◆ **PROBLEM DETAILS**: Please give the number of lines in the records below that include "Twenthe", with no other output.

Start of DATA LISTING

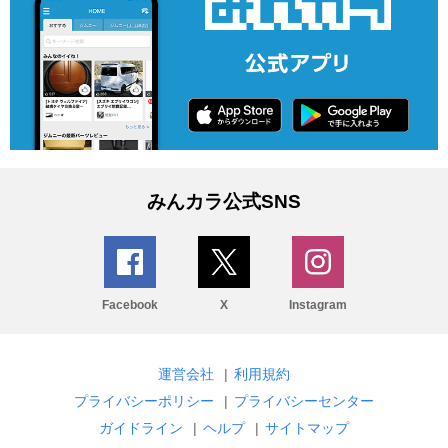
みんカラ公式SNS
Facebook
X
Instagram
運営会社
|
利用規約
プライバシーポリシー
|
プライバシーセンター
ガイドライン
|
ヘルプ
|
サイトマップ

End of DATA LISTING
Start of DATA LISTING

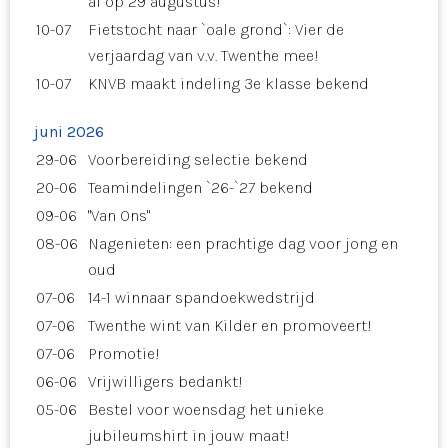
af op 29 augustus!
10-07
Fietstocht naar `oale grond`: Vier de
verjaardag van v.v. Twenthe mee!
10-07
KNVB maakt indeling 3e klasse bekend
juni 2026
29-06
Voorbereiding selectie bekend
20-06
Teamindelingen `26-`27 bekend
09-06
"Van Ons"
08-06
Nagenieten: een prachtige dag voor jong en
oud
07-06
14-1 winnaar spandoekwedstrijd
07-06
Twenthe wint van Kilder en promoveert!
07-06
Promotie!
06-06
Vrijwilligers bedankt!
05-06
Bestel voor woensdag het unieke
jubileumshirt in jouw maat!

End of DATA LISTING
Start of DATA LISTING

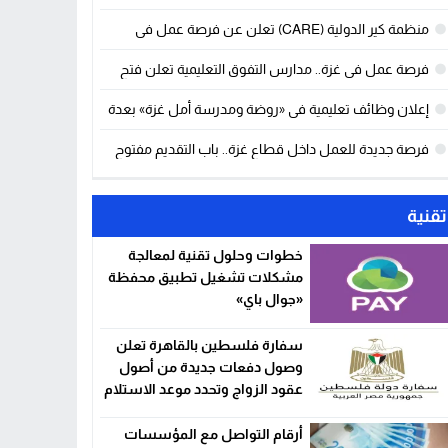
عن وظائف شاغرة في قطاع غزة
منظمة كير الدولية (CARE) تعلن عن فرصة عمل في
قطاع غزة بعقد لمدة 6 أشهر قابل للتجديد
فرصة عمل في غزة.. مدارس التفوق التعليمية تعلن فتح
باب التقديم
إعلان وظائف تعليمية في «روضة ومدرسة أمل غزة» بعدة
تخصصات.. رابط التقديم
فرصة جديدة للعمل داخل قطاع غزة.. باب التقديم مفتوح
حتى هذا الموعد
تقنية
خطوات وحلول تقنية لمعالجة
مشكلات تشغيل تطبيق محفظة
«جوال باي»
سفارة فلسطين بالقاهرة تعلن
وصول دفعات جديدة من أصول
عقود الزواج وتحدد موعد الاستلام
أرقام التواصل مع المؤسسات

End of DATA LISTING

◆ **WRITTEN SOLUTION**: 2